Identification of Rare Alternative Splice Variants with Full Spectrum™ Transcriptome-Wide RNA Amplification
In genomic research today, there is an increased interest in identifying and quantifying of alternatively spliced transcripts. Now it appears that as many as 75% of the estimated 30,000 gene transcripts are alternatively spliced. Alternative splicing has been found to be important for various normal cellular activations such as development, differentiation, and programmed cell death. Alternative splicing has also been found associated with disease phenotypes such as hypertension, cancer, and even obesity. Identification and analysis of alternative splicing can be difficult for several reasons, among which are the following:
- Alternative splicing can occur all along a gene transcript. Both 5’ and 3’ ends of the mRNA sequence need to be preserved. This can be a problem if the gene transcript is very long or if secondary structure impedes reverse transcription.
- Some alternative splice variants are very low in abundance in many cells. Studies of low abundance transcripts require an amplification step, as has been done in the following UCLA study.
Experimental Determination of Splice Variants
A recent study was undertaken by UCLA scientists to experimentally verify splice variants predicted from EST database analysis to be tissue-specific and mouse strain-specific. An example of one such gene’s transcripts is presented below.
Fig 1. Genomic representation of splicing patterns for brain/testis-specific and mouse strain-specific transcripts (at left), and predicted transcript sizes by EST database analysis (at right).
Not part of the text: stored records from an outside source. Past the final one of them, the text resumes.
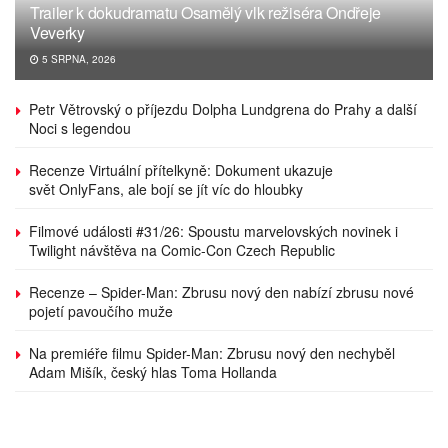
Trailer k dokudramatu Osamělý vlk režiséra Ondřeje
Veverky
5 SRPNA, 2026
Petr Větrovský o příjezdu Dolpha Lundgrena do Prahy a další
Noci s legendou
Recenze Virtuální přítelkyně: Dokument ukazuje
svět OnlyFans, ale bojí se jít víc do hloubky
Filmové události #31/26: Spoustu marvelovských novinek i
Twilight návštěva na Comic-Con Czech Republic
Recenze – Spider-Man: Zbrusu nový den nabízí zbrusu nové
pojetí pavoučího muže
Na premiéře filmu Spider-Man: Zbrusu nový den nechyběl
Adam Mišík, český hlas Toma Hollanda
The starting amount of total RNA for the unamplified RT reaction was 1 µg. First strand cDNA was primed with both oligo-dT and random hexamers. To amplify RNA, 0.5 µg was used in our Full Spectrum™ RNA Amplification kit protocol with 15 cycles of amplification. PCR products generated using forward and reverse primers (Fig. 1) were sequenced to verify alternative splicing.
With Full Spectrum™ RNA Amplification technology, you can:
- Identify and quantify alternative splicing in both long and rare gene transcripts
- Examine differential gene expression in clinical samples in which the RNA may be partially degraded
- Examine gene expression in small numbers of cells such as those obtained from laser capture microdissection.
- Amplify RNA with no purification steps, using fewer tubes, and with fewer pipetting steps using Full Spectrum’s 1-tube, 2-step, 3-hour protocol
Our Full Spectrum™ line of RNA Amplification products can help facilitate alternative splicing research:
Amplify Viral and Poly A- RNA with Full Spectrum Amplification of Viral RNA
Figure 1. Human coxsackievirus was spiked into cerebral spinal fluid (CSF) @ 10-4 TCID diluted with poliovirus RNA. Less than 50 ng of the RNA was amplified with the Full Spectrum Amplification Kit. Conditions of PCR were: 1° PCR, 20 cycles; 2° PCR, 38 cycles. 100bp size markers (M).
Amplification of Poly A- RNA
Figure 2. Human Histones H1a, lacking a poly A tail, and H1c, with a poly A tail, were examined from 50 ng mouse universal RNA. Control b-actin is shown amplified with 25 cycles, and histones with 28 cycles. RT-PCR primers were designed to amplify both the 5' and 3' ends of the mRNAs.
Kit Components
40 µl | Universal Primer Mixture |
10 µl | Reverse Transcriptase |
15 µl | Control RNA (25 ng/µl) |
| 30 µl | 5X Reverse Transcriptase Buffer |
| 20 µl | Dithiothreitol (DTT) |
50 µl | dNTP Mix |
| 1.2 ml | RNase-free Water |
| 150 µl | PCR Buffer |
25 µl | Full Spectrum PCR Primer |
25 µl | PCR Polymerase |
The kits are shipped in blue ice and should be stored at -20°C upon receipt. Properly stored kits are stable for 1 year from the date received.